ASSIGNED TASK ->
Exactly as they appear, transcribe the entries and skip any pictures.

Source data
-----

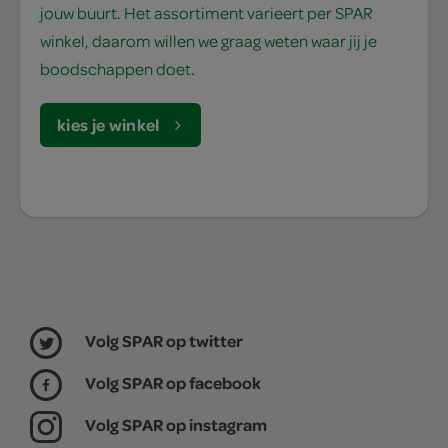
jouw buurt. Het assortiment varieert per SPAR
winkel, daarom willen we graag weten waar jij je
boodschappen doet.
kies je winkel
Volg SPAR op twitter
Volg SPAR op facebook
Volg SPAR op instagram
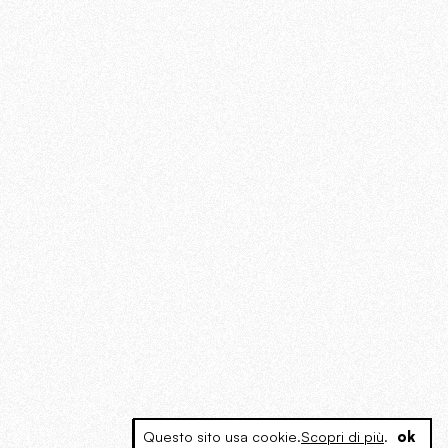
Questo sito usa cookie.
Scopri di più
.
ok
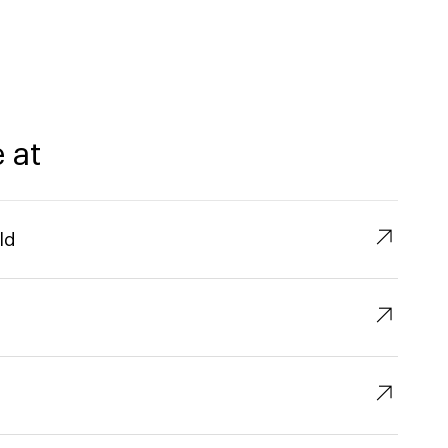
 at
↗︎
ld
↗︎
↗︎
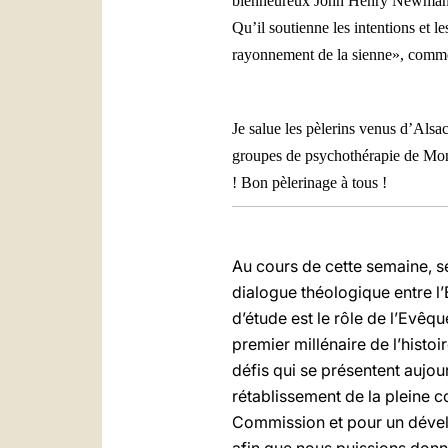
bienheureux John Henry Newman, don
Qu’il soutienne les intentions et le
rayonnement de la sienne», comme 
Je salue les pèlerins venus d’Alsac
groupes de psychothérapie de Mon
! Bon pèlerinage à tous !
Au cours de cette semaine, se
dialogue théologique entre l’
d’étude est le rôle de l’Evêq
premier millénaire de l’histo
défis qui se présentent aujo
rétablissement de la pleine c
Commission et pour un dévelo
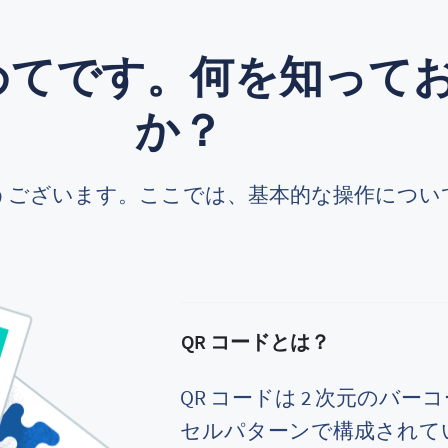
初めてです。何を知って
か？
うございます。ここでは、基本的な操作につい
QR コードとは？
QR コードは 2 次元のバ
セルパターンで構成されて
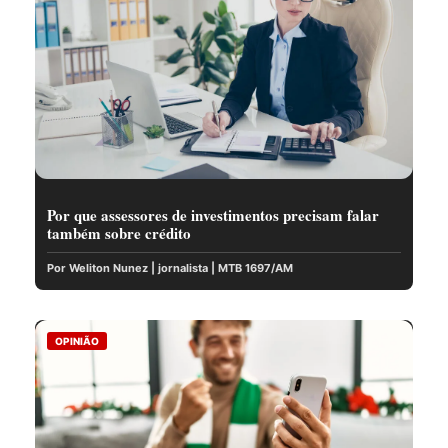
Por que assessores de investimentos precisam falar
também sobre crédito
Por Weliton Nunez | jornalista | MTB 1697/AM
OPINIÃO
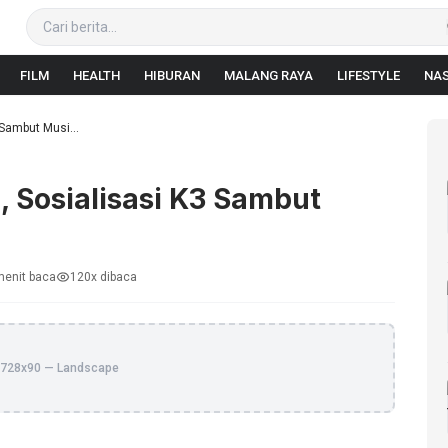
FILM
HEALTH
HIBURAN
MALANG RAYA
LIFESTYLE
NAS
 Sambut Musi...
, Sosialisasi K3 Sambut
menit baca
120x dibaca
728x90 — Landscape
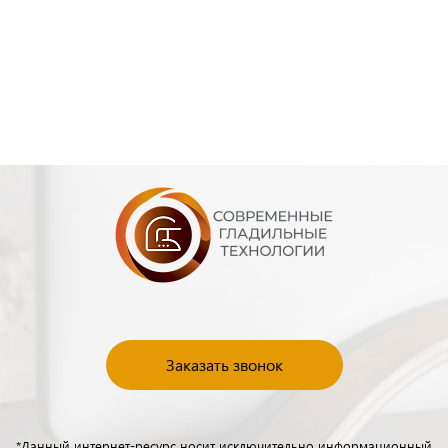
Заказать звонок
*Данный интернет-ресурс носит исключительно информационный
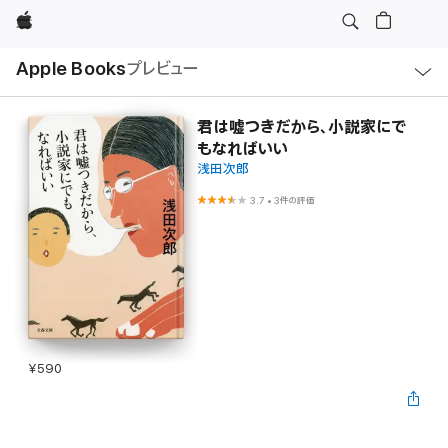
Apple
ロ
Apple Books
プレビュー
ー
カ
ル
ナ
ビ
君は嘘つきだから、小説家にで
ゲ
もなればいい
ー
シ
浅田次郎
ョ
ン
3.7
•
3件の評価
の
メ
ニ
ュ
ー
を
開
く
¥590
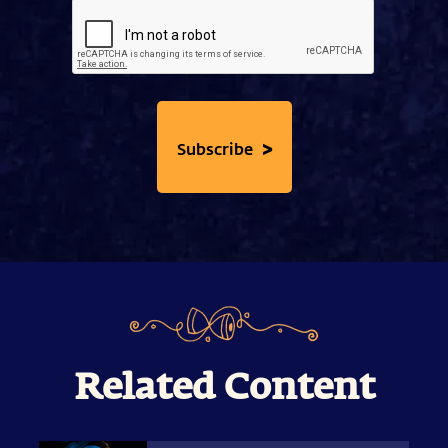
>
Subscribe
Related Content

-----

ANSWER SPACE ->
jouw buurt. Het assortiment varieert per SPAR
winkel, daarom willen we graag weten waar jij je
boodschappen doet.
kies je winkel
Volg SPAR op twitter
Volg SPAR op facebook
Volg SPAR op instagram
Questo sito usa cookie.
Scopri di più
.
ok
 at
↗︎
ld
↗︎
↗︎
bienheureux John Henry Newman, don
Qu’il soutienne les intentions et le
rayonnement de la sienne», comme 
Je salue les pèlerins venus d’Alsac
groupes de psychothérapie de Mon
! Bon pèlerinage à tous !
Au cours de cette semaine, se
dialogue théologique entre l’
d’étude est le rôle de l’Evêq
premier millénaire de l’histo
défis qui se présentent aujo
rétablissement de la pleine c
Commission et pour un dévelo
初めてです。何を知って
か？
うございます。ここでは、基本的な操作につい
QR コードとは？
QR コードは 2 次元のバ
セルパターンで構成されて
Por que assessores de investimentos precisam falar
também sobre crédito
Por Weliton Nunez | jornalista | MTB 1697/AM
OPINIÃO
FILM
HEALTH
HIBURAN
MALANG RAYA
LIFESTYLE
NAS
 Sambut Musi...
, Sosialisasi K3 Sambut
menit baca
120x dibaca
728x90 — Landscape
Заказать звонок
*Данный интернет-ресурс носит исключительно информационный
Apple
ロ
Apple Books
プレビュー
ー
カ
ル
ナ
ビ
君は嘘つきだから、小説家にで
ゲ
もなればいい
ー
シ
浅田次郎
ョ
ン
3.7
•
3件の評価
の
メ
ニ
ュ
ー
を
開
く
¥590
>
Subscribe
Related Content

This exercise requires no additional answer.